▶ [Material provided]:
((
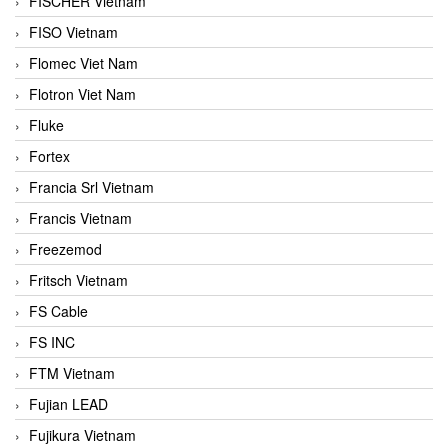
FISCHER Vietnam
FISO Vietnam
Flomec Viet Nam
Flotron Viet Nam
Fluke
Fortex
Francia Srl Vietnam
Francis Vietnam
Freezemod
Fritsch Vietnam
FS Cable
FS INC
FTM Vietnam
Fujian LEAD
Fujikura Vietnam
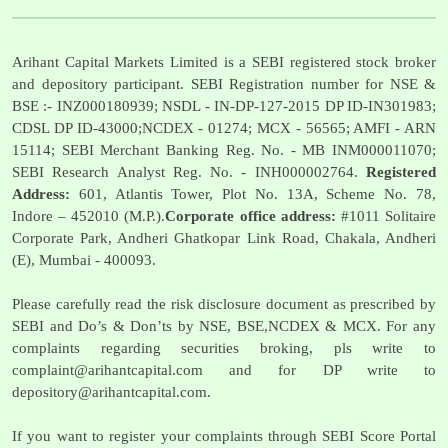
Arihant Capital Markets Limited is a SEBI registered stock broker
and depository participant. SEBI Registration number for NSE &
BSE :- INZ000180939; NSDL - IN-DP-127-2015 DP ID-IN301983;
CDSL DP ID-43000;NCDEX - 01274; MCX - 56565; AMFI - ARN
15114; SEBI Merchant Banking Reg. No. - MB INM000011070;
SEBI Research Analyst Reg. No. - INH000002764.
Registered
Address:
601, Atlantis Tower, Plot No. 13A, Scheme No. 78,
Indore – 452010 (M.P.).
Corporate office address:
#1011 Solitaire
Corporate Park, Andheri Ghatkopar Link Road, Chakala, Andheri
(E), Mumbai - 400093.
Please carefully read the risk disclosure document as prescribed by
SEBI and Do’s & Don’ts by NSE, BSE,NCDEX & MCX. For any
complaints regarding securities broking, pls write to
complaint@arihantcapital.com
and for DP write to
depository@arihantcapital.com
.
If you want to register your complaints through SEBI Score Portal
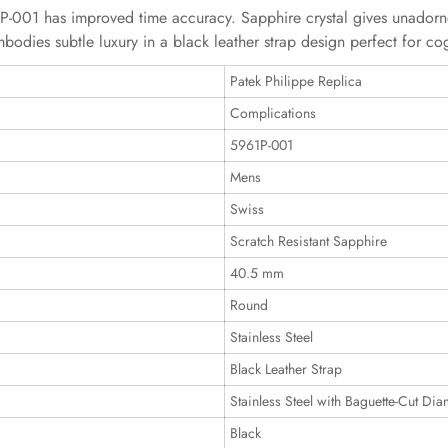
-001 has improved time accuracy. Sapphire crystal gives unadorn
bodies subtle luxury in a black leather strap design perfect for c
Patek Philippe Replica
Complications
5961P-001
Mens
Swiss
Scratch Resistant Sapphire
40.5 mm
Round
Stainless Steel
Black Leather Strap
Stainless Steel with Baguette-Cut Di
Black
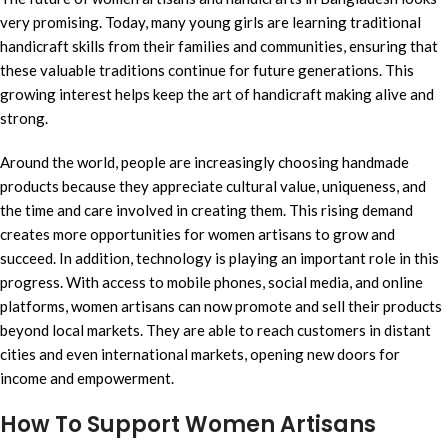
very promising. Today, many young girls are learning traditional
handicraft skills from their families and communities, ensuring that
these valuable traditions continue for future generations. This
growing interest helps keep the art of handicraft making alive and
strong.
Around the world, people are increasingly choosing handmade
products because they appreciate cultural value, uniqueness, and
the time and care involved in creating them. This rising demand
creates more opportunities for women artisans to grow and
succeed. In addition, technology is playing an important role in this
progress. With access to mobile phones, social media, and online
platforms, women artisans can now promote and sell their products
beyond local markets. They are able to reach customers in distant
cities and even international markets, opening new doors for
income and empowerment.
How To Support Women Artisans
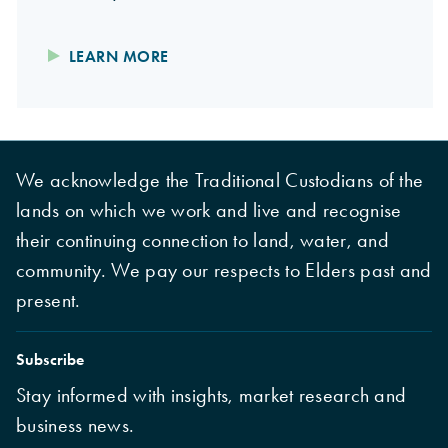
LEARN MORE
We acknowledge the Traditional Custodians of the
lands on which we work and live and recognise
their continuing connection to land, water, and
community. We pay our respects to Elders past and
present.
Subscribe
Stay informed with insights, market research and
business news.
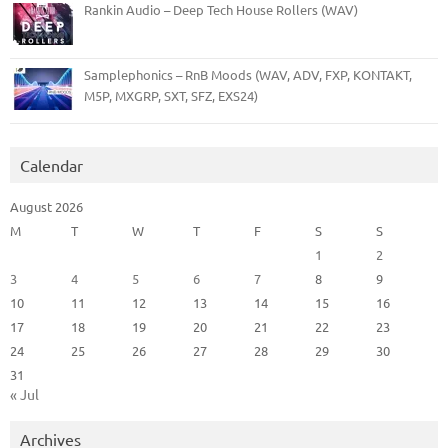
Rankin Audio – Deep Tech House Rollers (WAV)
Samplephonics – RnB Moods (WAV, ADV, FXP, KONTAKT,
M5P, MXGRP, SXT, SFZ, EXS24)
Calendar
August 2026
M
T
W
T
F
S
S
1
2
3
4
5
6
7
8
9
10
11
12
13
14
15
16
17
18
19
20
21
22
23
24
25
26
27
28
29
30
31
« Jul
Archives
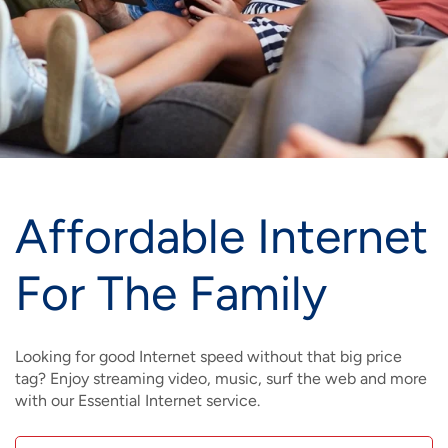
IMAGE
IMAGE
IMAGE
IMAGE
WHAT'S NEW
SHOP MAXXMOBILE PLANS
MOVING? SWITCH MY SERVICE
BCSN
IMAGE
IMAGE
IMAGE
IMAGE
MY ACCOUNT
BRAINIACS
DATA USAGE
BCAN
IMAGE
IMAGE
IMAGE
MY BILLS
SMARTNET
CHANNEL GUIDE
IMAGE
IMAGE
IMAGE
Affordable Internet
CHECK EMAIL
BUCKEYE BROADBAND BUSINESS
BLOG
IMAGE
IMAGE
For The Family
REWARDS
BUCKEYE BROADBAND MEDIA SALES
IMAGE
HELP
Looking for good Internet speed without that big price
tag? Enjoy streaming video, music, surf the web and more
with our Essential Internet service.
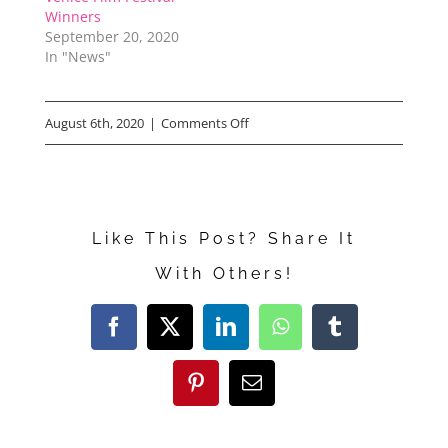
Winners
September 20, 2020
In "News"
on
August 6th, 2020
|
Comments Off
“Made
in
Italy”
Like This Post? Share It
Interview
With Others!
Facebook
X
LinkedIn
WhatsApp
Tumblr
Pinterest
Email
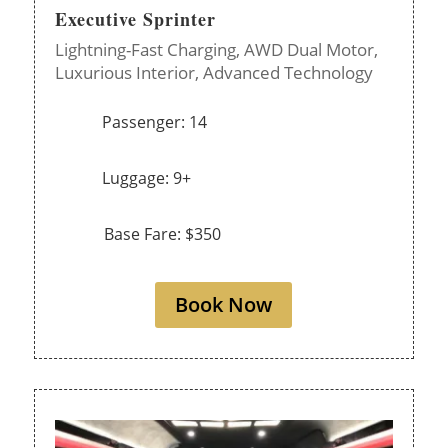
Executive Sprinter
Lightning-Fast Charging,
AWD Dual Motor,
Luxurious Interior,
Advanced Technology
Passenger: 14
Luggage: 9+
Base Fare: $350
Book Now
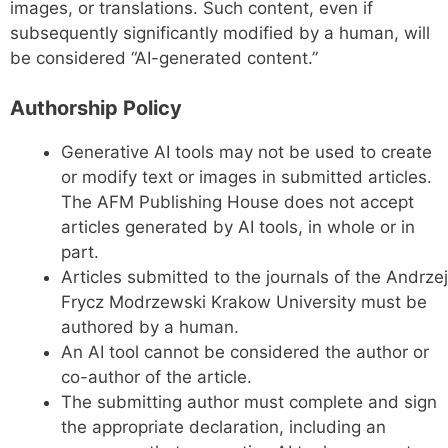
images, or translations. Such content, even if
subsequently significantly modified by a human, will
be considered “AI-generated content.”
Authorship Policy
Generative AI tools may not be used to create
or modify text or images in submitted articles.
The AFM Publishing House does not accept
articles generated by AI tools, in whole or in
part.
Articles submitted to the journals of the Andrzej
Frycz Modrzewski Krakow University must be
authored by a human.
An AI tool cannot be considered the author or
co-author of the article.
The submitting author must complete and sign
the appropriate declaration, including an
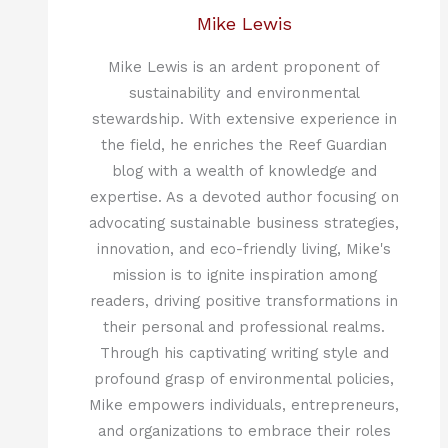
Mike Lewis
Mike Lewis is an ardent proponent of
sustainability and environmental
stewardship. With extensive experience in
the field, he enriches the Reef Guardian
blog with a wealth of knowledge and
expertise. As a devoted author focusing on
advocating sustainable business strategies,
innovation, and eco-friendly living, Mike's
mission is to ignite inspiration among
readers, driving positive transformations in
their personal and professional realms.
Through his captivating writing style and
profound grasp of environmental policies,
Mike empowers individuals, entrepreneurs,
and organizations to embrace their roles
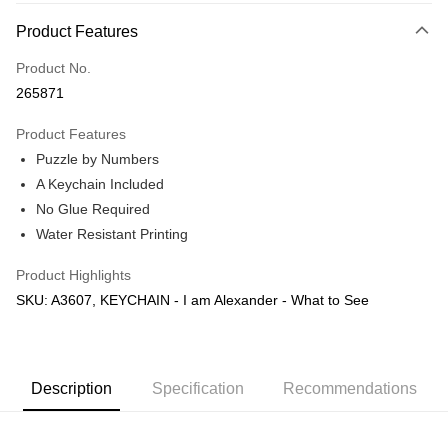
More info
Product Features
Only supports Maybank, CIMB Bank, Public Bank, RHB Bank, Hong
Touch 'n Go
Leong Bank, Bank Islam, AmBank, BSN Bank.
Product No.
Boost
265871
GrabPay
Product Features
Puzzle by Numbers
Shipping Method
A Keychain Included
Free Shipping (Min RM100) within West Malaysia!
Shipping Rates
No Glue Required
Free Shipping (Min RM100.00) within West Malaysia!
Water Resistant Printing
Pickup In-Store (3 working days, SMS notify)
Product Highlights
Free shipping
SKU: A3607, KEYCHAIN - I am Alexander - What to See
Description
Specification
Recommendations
))
((
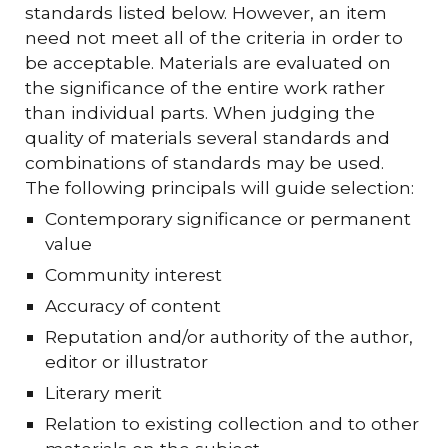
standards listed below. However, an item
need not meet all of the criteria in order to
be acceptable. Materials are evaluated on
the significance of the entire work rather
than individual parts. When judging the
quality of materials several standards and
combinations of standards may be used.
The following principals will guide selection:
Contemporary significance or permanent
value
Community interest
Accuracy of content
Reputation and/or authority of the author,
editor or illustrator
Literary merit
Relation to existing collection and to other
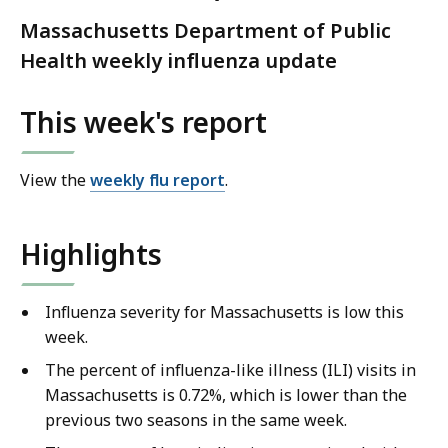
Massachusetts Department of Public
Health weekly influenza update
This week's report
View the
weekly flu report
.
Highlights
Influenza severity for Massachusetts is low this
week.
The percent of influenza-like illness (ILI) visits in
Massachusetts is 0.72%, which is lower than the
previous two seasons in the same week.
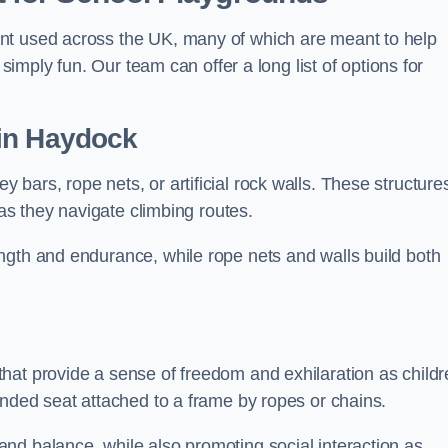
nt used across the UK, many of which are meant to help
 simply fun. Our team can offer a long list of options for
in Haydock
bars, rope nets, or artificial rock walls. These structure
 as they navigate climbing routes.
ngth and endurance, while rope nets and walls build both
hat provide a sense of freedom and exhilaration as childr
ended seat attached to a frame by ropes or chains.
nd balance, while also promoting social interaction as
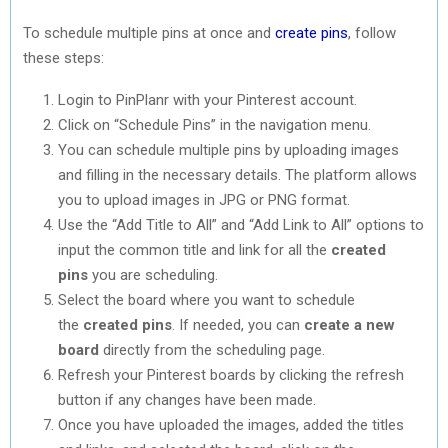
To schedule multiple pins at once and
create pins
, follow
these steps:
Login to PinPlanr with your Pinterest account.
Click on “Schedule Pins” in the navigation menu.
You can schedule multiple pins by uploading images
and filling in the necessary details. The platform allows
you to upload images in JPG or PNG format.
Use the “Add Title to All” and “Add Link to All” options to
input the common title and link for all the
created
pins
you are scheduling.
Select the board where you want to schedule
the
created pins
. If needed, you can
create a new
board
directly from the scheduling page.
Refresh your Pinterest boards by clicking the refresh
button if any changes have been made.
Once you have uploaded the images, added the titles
))
((
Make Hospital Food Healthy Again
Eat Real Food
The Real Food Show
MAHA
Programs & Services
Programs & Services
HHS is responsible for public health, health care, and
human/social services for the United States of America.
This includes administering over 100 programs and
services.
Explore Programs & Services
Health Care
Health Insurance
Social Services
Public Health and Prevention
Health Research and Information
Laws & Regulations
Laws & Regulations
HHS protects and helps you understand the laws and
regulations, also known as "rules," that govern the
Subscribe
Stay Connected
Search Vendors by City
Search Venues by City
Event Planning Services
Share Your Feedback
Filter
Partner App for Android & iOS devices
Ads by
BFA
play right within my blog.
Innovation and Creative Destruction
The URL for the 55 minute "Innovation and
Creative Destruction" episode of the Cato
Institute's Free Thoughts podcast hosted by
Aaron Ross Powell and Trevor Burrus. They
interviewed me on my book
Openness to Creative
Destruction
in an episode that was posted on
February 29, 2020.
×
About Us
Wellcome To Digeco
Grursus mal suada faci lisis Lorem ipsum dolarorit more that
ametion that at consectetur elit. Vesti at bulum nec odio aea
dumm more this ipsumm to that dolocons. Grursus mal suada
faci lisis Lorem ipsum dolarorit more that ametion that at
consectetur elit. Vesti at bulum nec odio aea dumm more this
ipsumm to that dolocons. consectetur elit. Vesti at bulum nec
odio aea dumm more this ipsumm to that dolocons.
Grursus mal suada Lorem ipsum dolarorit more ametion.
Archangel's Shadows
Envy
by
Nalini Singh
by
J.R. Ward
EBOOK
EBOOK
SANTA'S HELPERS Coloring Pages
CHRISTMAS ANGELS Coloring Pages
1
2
))
▶ [Task directions]: Using the records above, give the count of lines with the word "also", and write nothing more.

▶ [Your solution]: 2